Balancing capital preservation with investment income becomes relatively difficult if you rely solely on growth stocks. They lean more heavily on capital appreciation, but depleting your stake at a measured pace can be challenging, especially if the stocks are volatile. You may have to sell more units to take out the same amount of cash during a dip.
That’s what makes generous dividend stock an ideal resource for generating income from investments without depleting your capital. And there are three dividend payers you should look into for a relatively generous yield.
A building materials company
Wood preservation and building materials is a business that thrives during construction booms, but with enough reach, it can be a relatively stable business during modest construction activities as well. That’s the rationale behind investing in Doman Building Materials (TSX:DBM), which used to be Canwel. The company is currently offering a juicy 6.1% yield, and though it slashed its payouts by a small margin in 2020, it has restarted the old payouts.
It also issued a special dividend in 2021 that made up for the difference in former and the new slashed dividends. It’s a $703 million market cap company with an adequate reach within the North American market. It conducts business in both the U.S. and Canada through a total of seven subsidiaries. And its raw-material sourcing is safe thanks to its ownership of 117,000 acres of private timberland, lending more stability to the business.
A senior living facilities company
Markham-based Sienna Senior Living (TSX:SIA) is one of the largest senior care companies in the country, even though it only operates in two provinces: Ontario and BC. The company has a portfolio of 70 senior care residences that it owns and operates an additional 13 that it manages for third-party owners. Two-thirds of the portfolio is long-term care, and the rest is retirement homes. The portfolio is worth about $1.6 billion.
In this type of business, the income/profits are mostly tied to two factors: occupancy and the cost of care of residents. The latter most likely went up during the pandemic.

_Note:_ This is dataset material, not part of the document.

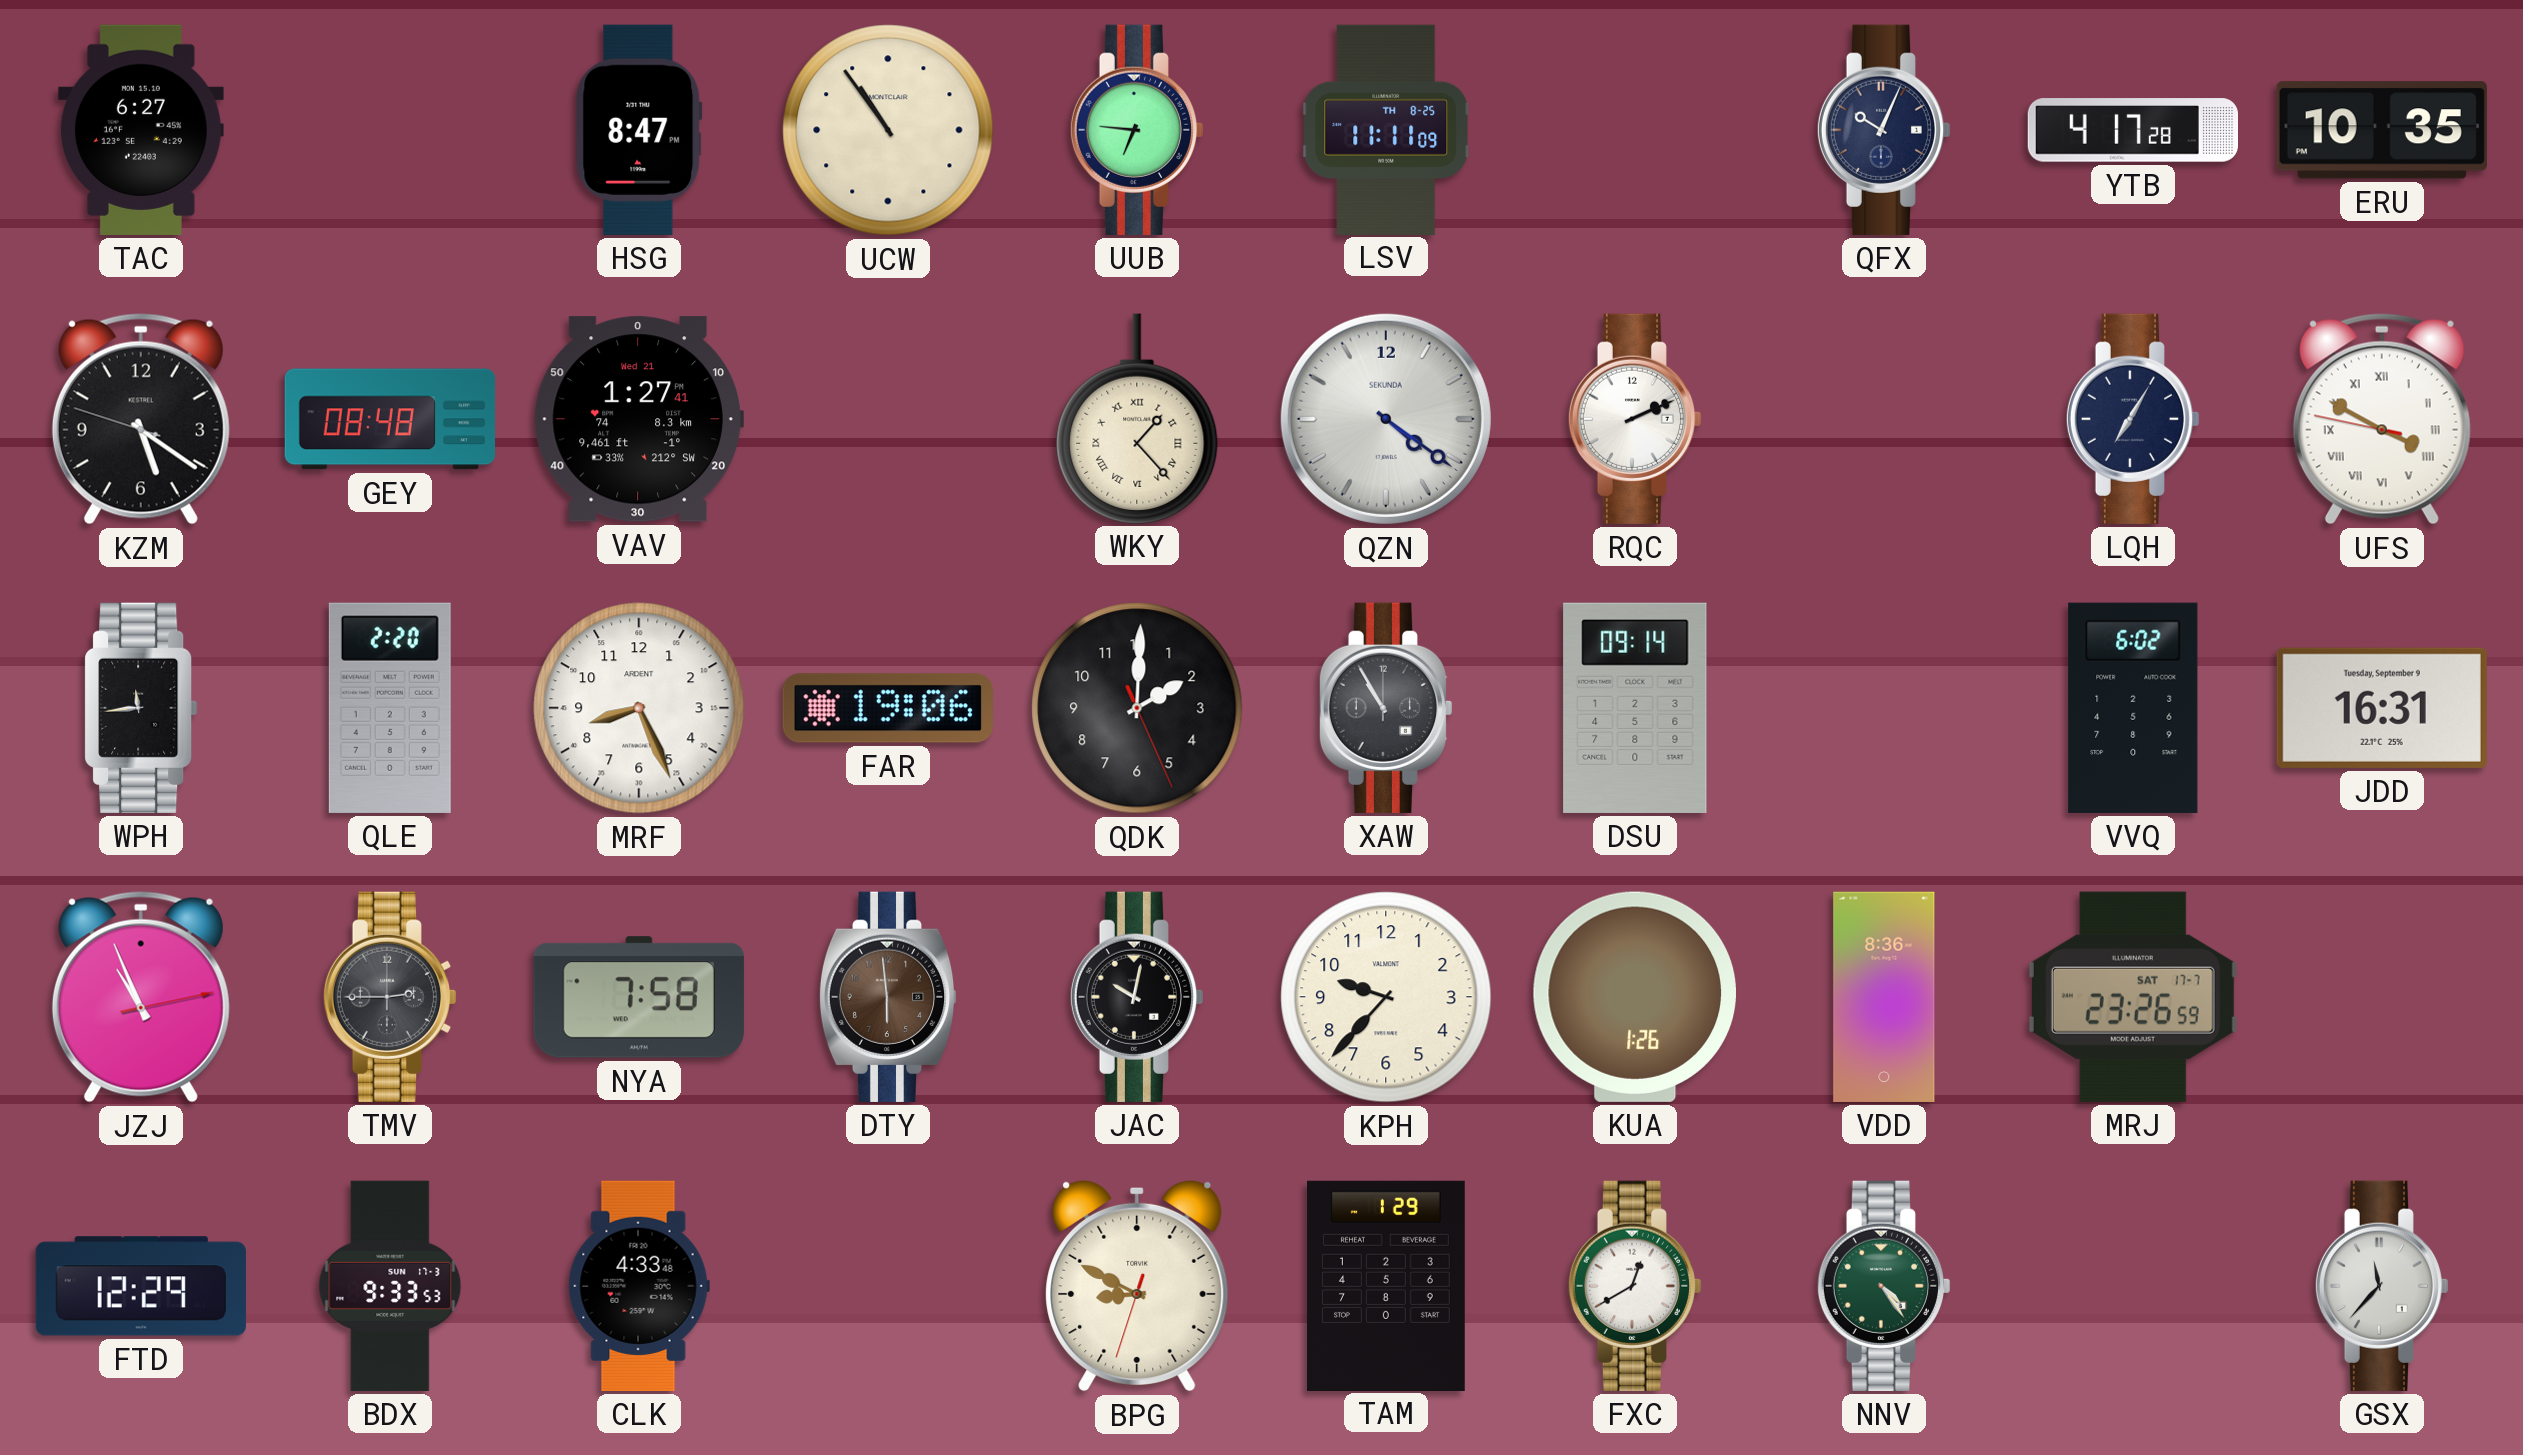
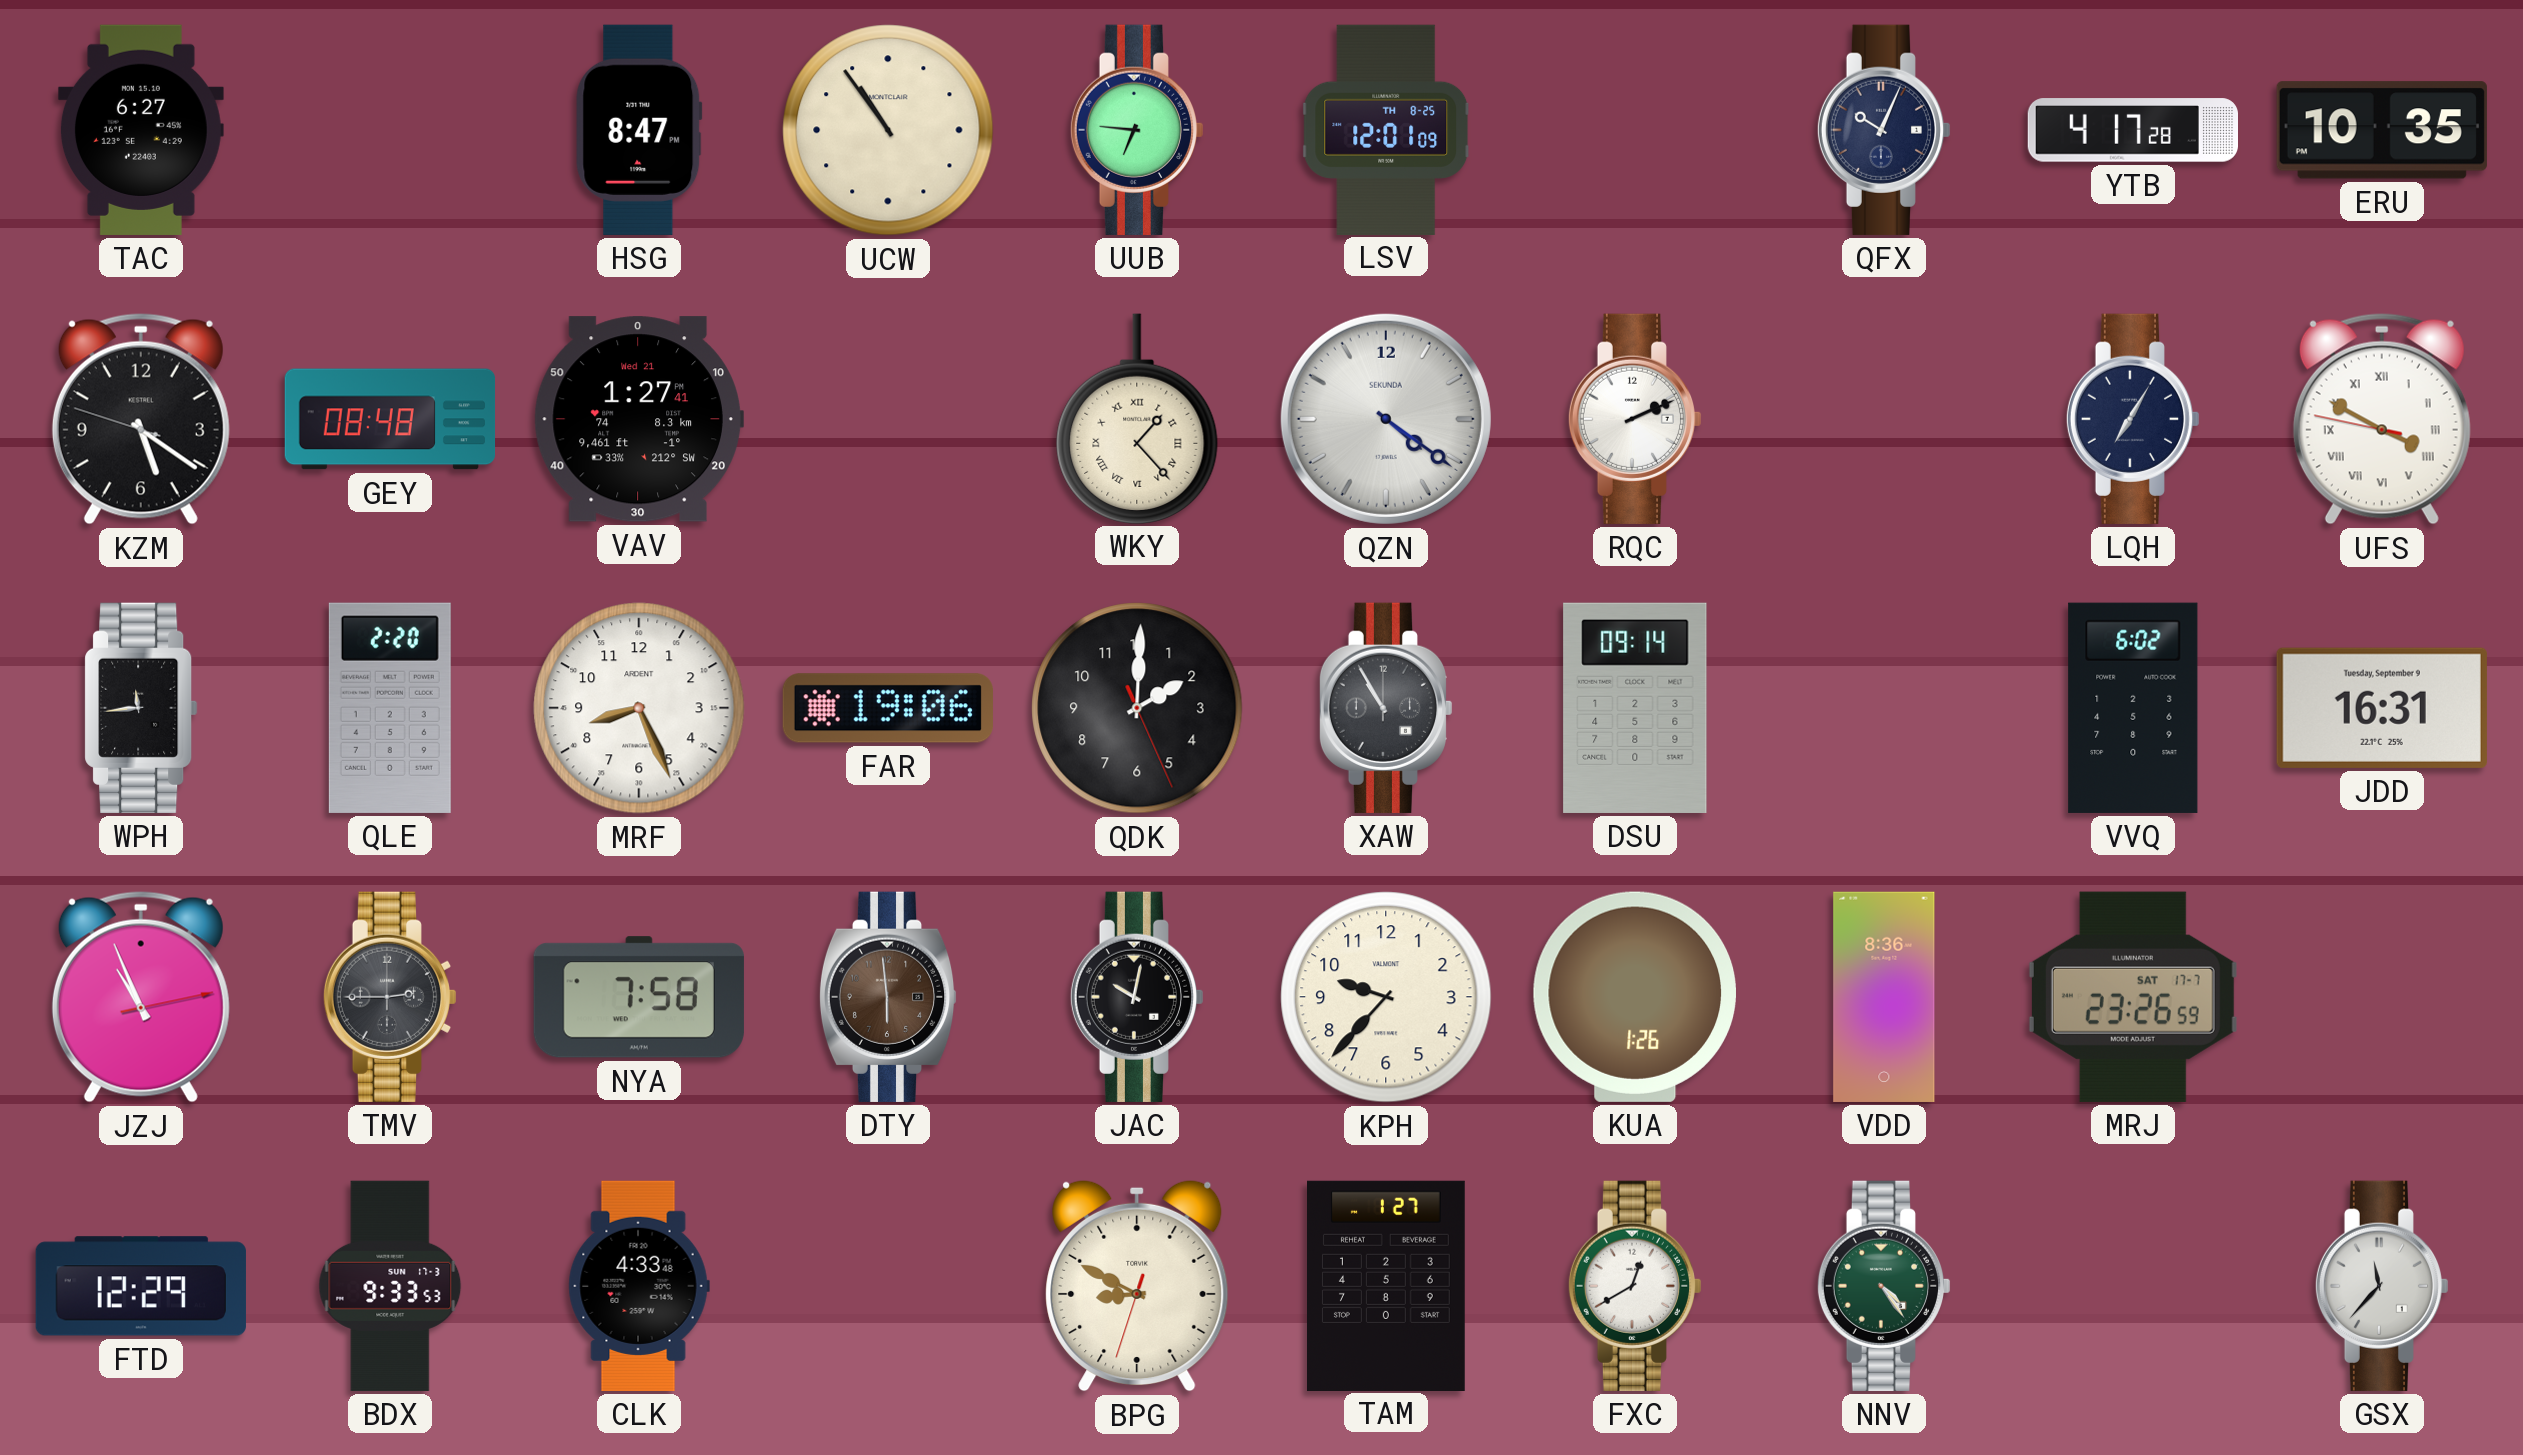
LSV: 11:11 -> 12:01
TAM: 1:29 -> 1:27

Sienna’s occupancy is quite healthy (92.4% in the last quarter), and since the company managed to grow its adjusted funds from operations by a decent margin, we can assume it’s doing well in cost management as well. This makes its payouts healthy and the 6.3% yield sustainable, despite an abnormally high payout ratio.
A mortgage company
The real estate sector as a whole tends to be generous with dividends. That’s primarily because of REITs, but even mortgage companies like Atrium Mortgage (TSX:AI) offer reasonably high dividends. The current yield is 6.5%, and the payout ratio of 92.7% is in the safe zone, considering the history of this ratio for the company.
Even though it’s not as attractively priced as Doman, the company is quite fairly valued, making it a smart buy from a valuation perspective as well. The company has a healthy portfolio of mortgage investments, and even though it’s not among the top non-bank mortgage lenders, it does well by offering more flexible mortgage terms and loan structures to its clients.
Foolish takeaway
The three dividend stocks, with their generous yields above 6%, can help you start a $157 a month dividend income with $30,000 invested in the three companies (distributed equally). That’s a healthy income, especially if you keep the companies in your TFSA and get tax-free dividends.